Natural de Lisboa, Fernando Santos começou a passar férias nas Gaeiras com seis anos e sente-se sempre um de cá. “Se hoje me perguntarem de onde é que sou, eu diria que sou das Gaeiras”, disse na cerimónia.
Zé Povinho expressa os seus parabéns ao seleccionador nacional pela distinção atribuída por Óbidos, e faz votos para que possa repetir a proeza europeia no futebol deste ano e depois regresse, campeão, à festa da sua terra para comemorar.

Mas as eleições directas no PSD também foram uma derrota para vários destacados dirigentes sociais-democratas da nossa região, nomeadamente alguns presidentes de Câmara, que se empenharam pessoalmente no processo eleitoral. Humberto Marques (Óbidos) sofreu uma derrota considerável, dado que o apoio que manifestou a Miguel Pinto Luz apenas “valeu” 5 votos na Concelhia… Para Tinta Ferreira (Caldas da Rainha), a vitória expressiva de Luís Montenegro no concelho pode dar algum alento, mas, no final do dia, o autarca acabou por apoiar um candidato derrotado… E até para Paulo Inácio (Alcobaça) a coisa não correu propriamente bem.

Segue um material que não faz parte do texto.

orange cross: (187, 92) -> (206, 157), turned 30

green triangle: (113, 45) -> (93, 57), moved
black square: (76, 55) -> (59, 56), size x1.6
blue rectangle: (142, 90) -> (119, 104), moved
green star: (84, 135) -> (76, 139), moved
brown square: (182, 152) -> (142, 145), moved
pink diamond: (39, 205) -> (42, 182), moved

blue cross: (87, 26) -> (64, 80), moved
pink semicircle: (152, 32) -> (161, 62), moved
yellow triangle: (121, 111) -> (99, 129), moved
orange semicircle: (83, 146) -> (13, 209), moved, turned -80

Depois de ter apoiado Pedro Santana Lopes nas anteriores eleições internas, o autarca decidiu formalizar o apoio a Rui Rio, mas a vitória na Concelhia recaiu em Luís Montenegro…

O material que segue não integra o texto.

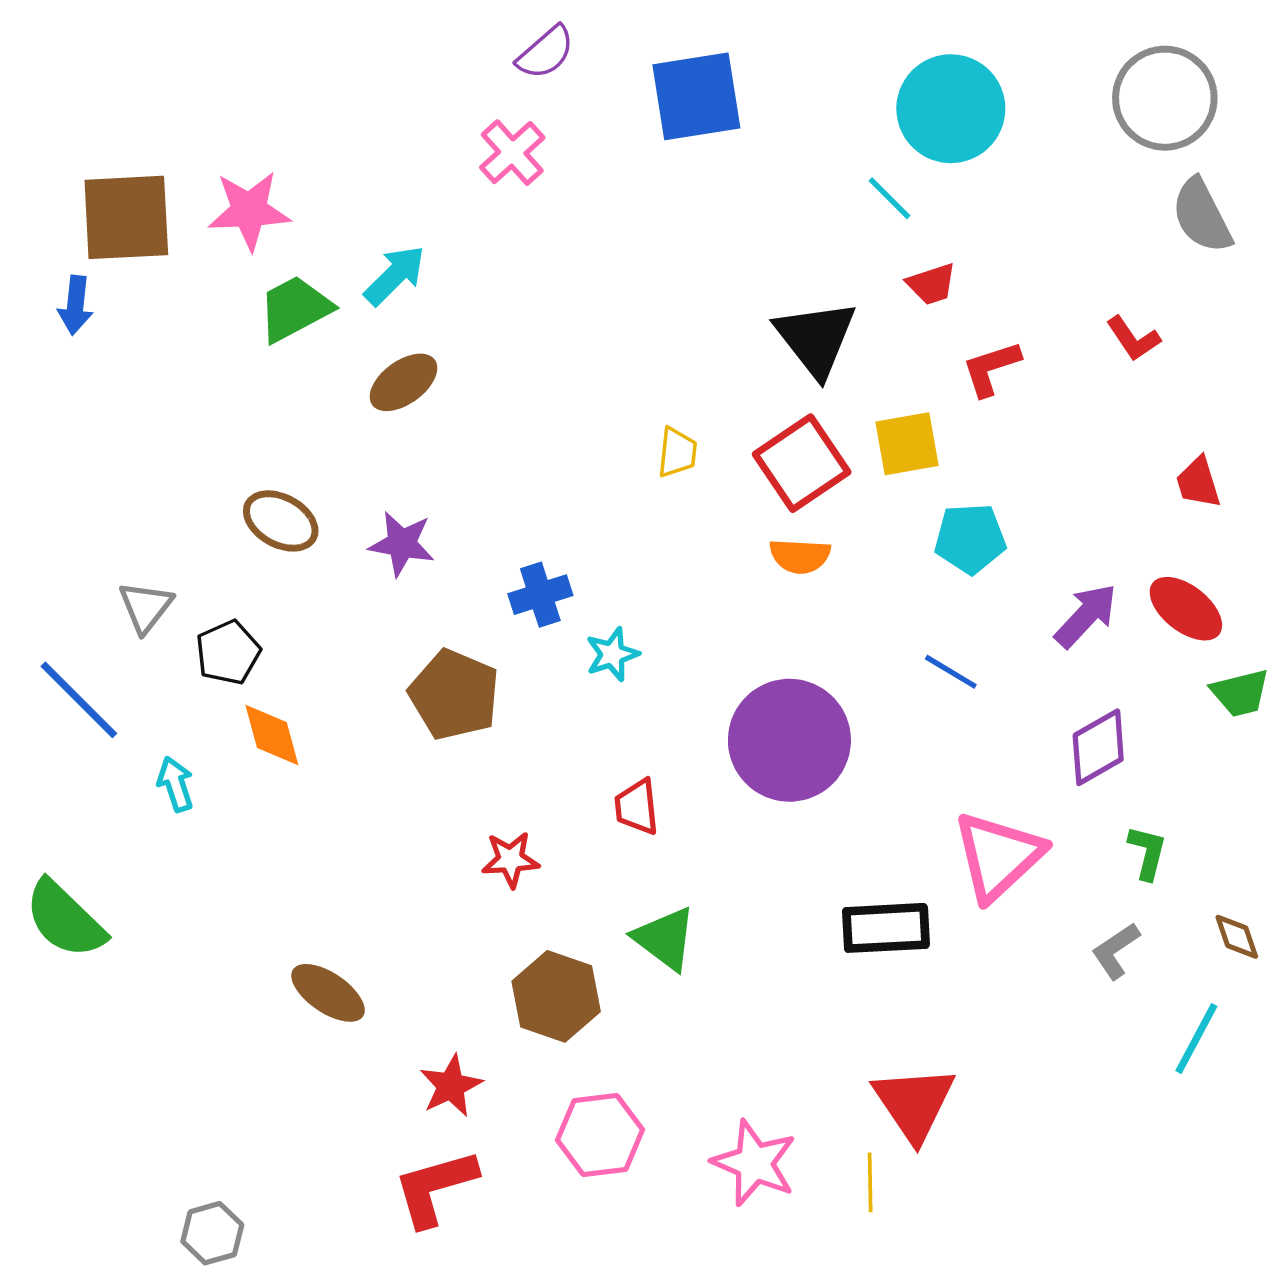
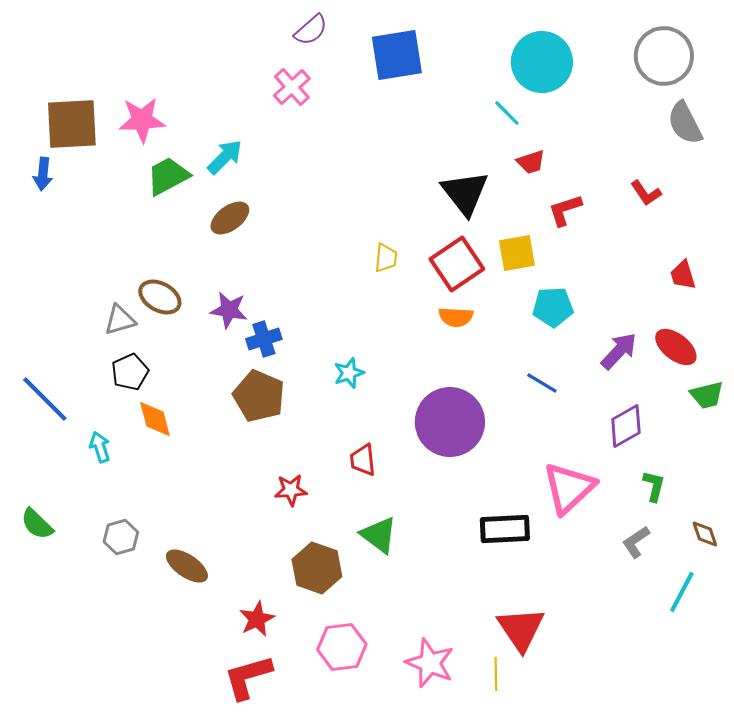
blue cross: (540, 595) -> (264, 339), moved
gray triangle: (146, 607) -> (120, 320), moved, turned 36
green semicircle: (65, 919) -> (37, 524), size x0.7
gray hexagon: (212, 1233) -> (121, 537), moved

Zé Povinho sabe que, em política, quase nunca os candidatos assumem derrotas. Mas, neste caso concreto, há uma coisa que parece inevitável: qualquer que seja o resultado da segunda volta nas directas do PSD, agendadas para amanhã, ninguém poderá cantar vitória. A não ser, talvez, António Costa, que deve esfregar as mãos de contente. Afinal, com uma oposição assim, quem é que precisa de adversários políticos?